**EXERCISE:** Both the line below containing "материалам, которые обладают высокой" and the line containing "s'appuie par défaut", along with every line between them, should be repeated exactly; no other line belongs in the answer.

[Saved data entries]
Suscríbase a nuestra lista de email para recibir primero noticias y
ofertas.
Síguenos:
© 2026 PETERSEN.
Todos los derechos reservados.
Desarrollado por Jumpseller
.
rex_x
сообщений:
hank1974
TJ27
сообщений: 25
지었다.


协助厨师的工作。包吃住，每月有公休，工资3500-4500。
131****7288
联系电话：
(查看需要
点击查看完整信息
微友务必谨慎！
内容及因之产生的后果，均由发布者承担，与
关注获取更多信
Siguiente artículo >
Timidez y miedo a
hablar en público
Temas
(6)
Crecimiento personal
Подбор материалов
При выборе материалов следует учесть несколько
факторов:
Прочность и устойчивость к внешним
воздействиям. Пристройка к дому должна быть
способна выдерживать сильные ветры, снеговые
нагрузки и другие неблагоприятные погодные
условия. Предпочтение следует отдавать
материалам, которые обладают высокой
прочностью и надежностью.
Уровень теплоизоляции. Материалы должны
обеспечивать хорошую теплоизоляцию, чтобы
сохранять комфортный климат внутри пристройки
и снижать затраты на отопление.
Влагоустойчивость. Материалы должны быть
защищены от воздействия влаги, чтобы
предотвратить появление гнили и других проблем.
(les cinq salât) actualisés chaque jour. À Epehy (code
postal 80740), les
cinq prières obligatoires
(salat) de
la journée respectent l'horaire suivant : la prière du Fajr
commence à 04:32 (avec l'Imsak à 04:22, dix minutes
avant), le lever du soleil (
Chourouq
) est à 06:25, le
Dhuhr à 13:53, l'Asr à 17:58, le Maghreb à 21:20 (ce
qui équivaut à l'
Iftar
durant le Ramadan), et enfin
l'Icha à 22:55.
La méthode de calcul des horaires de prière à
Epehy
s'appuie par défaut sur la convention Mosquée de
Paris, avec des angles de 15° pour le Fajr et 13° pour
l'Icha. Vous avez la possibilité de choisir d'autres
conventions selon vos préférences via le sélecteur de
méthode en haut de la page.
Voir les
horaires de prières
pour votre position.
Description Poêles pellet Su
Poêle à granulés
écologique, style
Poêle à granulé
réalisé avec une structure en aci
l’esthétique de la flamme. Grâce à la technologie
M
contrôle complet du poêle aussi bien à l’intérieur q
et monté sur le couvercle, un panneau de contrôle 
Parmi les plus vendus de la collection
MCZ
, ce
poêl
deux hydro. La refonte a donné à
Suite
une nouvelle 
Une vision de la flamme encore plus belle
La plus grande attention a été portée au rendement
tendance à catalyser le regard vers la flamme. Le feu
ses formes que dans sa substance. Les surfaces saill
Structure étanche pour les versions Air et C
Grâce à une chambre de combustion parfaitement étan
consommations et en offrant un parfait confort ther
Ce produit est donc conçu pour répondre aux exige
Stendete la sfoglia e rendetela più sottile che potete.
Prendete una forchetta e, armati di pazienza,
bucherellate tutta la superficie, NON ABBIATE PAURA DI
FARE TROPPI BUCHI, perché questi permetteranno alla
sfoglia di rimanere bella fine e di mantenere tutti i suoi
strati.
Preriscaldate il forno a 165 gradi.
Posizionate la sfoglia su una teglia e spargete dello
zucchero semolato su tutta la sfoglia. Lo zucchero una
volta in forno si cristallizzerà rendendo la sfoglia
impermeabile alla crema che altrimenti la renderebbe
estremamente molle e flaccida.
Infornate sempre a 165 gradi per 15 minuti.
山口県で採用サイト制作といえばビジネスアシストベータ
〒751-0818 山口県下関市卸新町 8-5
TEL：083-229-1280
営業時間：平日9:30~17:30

**WRITTEN ANSWER:**
материалам, которые обладают высокой
прочностью и надежностью.
Уровень теплоизоляции. Материалы должны
обеспечивать хорошую теплоизоляцию, чтобы
сохранять комфортный климат внутри пристройки
и снижать затраты на отопление.
Влагоустойчивость. Материалы должны быть
защищены от воздействия влаги, чтобы
предотвратить появление гнили и других проблем.
(les cinq salât) actualisés chaque jour. À Epehy (code
postal 80740), les
cinq prières obligatoires
(salat) de
la journée respectent l'horaire suivant : la prière du Fajr
commence à 04:32 (avec l'Imsak à 04:22, dix minutes
avant), le lever du soleil (
Chourouq
) est à 06:25, le
Dhuhr à 13:53, l'Asr à 17:58, le Maghreb à 21:20 (ce
qui équivaut à l'
Iftar
durant le Ramadan), et enfin
l'Icha à 22:55.
La méthode de calcul des horaires de prière à
Epehy
s'appuie par défaut sur la convention Mosquée de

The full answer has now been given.